Air Force Academy's First Woman Chief Takes On Sexual Assault
MICHEL MARTIN, HOST:
This is TELL ME MORE from NPR News. I'm Michel Martin. All month long we've been featuring conversations about women in tech, and we've brought that conversation to Twitter using the hash tag #NPRWIT. Today, we bring you a conversation with a woman who's broken many glass ceilings on her way to becoming the first female superintendent of the United States Air Force Academy. Lieutenant General Michelle Johnson's accomplishments are too numerous to list in this short space.
She was a standout basketball star, the second all-time leading point scorer at the Air Force Academy. She was the first female Rhodes scholar from the Air Force Academy. She served as NATO's deputy chief of staff for Operations and Intelligence in Belgium in 2011. And in case you were wondering, she's also the mother of twins. And somehow, she found time out to sit down with us, and she is with us now. Lieutenant General Michelle Johnson, thank you so much for joining us, and thank you for your service.
LIEUTENANT GENERAL MICHELLE JOHNSON: It's my complete pleasure to be with you. Thank you so much for asking me in.
MARTIN: Would you tell us how you became interested in a career in the military, and specifically the Air Force?
JOHNSON: Right, well, for those of us of a certain vintage, you remember the '70s, President Ford signed legislation in 1975 allowing women to attend the federal service academies. And when I was a teenager, I didn't necessarily follow that closely. I realized the implications. But I did go to a career day at my high school in Spencer, Iowa, and a liaison officer from the academy said this possibility was there. My family really did not have a military background. But it seemed an opportunity to serve but also to get a great education, but also to be able to play basketball, frankly, and to play at the college level, which wasn't so common back in the '70s.
MARTIN: You remember the Air Force's second class to enroll women to train for a career as an officer. Do you mind if we ask you what the environment was like and were there ever moments when you wondered if you'd made the right decision?
JOHNSON: I have to say yes to the latter because it was a time of tremendous change. Time has given me the perspective to understand that people act out sometimes really hostilely and violently regarding change. So when I entered the academy, I faced many people who questioned why people like me were here, and when we said for the same reasons anyone else comes, it was hard to understand. So it was a shock to me to come from being 51 percent of the population in Iowa to being a minority of about 10 percent. And so quite a reverse to what's in normal college demographics.
MARTIN: I wanted to ask you about that because the class entering the Air Force Academy today, the class of 2017, about 24 percent are females so, of course, the rest are male.
MARTIN: Most college campuses, women are at least equal, and in many, they are the majority. And they are the majority of people getting degrees. And I just wanted to ask you why you think it is that at your institution there's still such a distinct gender imbalance.

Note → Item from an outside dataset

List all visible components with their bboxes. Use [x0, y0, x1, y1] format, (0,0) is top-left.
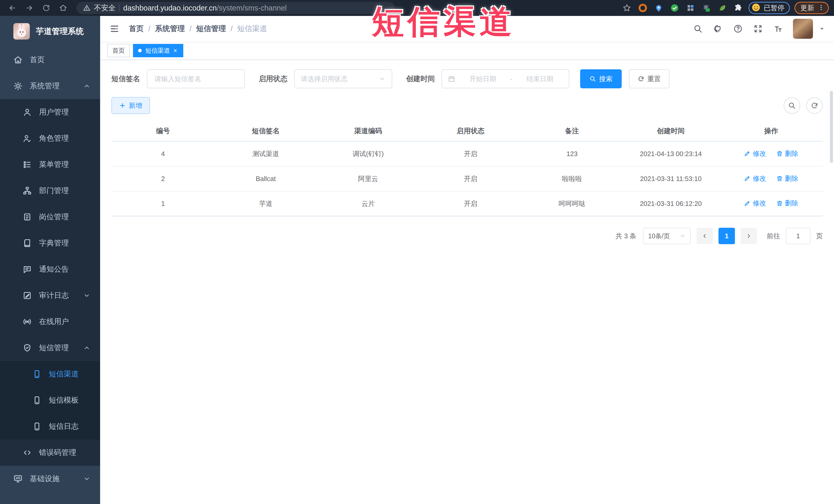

JOHNSON: One of the things that's very eye-opening for people when they learn more about all the service academies - that includes West Point for the Army, Annapolis for Navy and obviously Colorado Springs for the Air Force Academy - is that our accessions process looks more like the electoral college than one linear order of merit. The way people come into the service academies is through congressional nominations, whether it by the Senate or the members of the House.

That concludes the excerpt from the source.